### What you are asked to do
Look below. Copy each line that has "Frederiksberg" in it.

[[ Supplied entries, beginning ]]

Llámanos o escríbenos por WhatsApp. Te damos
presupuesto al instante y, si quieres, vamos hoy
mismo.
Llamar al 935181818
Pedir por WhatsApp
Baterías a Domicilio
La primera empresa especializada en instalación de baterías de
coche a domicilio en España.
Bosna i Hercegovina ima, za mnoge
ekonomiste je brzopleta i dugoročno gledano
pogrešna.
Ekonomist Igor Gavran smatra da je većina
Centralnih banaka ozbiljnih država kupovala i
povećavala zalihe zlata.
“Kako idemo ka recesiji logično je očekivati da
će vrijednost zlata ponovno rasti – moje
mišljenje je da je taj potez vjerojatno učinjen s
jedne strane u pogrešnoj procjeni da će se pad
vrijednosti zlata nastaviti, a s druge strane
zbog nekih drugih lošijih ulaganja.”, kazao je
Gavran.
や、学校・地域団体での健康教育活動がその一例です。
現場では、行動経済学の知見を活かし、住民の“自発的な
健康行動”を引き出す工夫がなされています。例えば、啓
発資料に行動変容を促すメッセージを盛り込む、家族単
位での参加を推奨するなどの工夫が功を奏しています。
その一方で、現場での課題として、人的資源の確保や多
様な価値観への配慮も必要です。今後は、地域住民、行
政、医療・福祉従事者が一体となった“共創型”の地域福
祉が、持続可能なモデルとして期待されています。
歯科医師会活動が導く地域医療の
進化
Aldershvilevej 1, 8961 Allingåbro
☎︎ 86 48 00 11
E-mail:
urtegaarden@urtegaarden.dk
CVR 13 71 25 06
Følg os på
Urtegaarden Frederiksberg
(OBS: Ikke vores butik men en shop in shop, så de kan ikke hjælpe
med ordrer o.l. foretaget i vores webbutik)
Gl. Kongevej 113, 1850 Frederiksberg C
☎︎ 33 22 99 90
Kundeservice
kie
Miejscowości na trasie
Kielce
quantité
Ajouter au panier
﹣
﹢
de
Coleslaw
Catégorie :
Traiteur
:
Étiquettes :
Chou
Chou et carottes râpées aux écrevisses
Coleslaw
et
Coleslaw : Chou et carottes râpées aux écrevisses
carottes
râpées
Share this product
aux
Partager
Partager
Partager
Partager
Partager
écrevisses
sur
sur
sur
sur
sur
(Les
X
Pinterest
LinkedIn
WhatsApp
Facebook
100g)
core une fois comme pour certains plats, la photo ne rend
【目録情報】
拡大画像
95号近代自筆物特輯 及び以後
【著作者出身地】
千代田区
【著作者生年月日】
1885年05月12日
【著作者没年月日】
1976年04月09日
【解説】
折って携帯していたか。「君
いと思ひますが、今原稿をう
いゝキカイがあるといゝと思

[[ Supplied entries, end ]]

### Output of the exercise
Urtegaarden Frederiksberg
Gl. Kongevej 113, 1850 Frederiksberg C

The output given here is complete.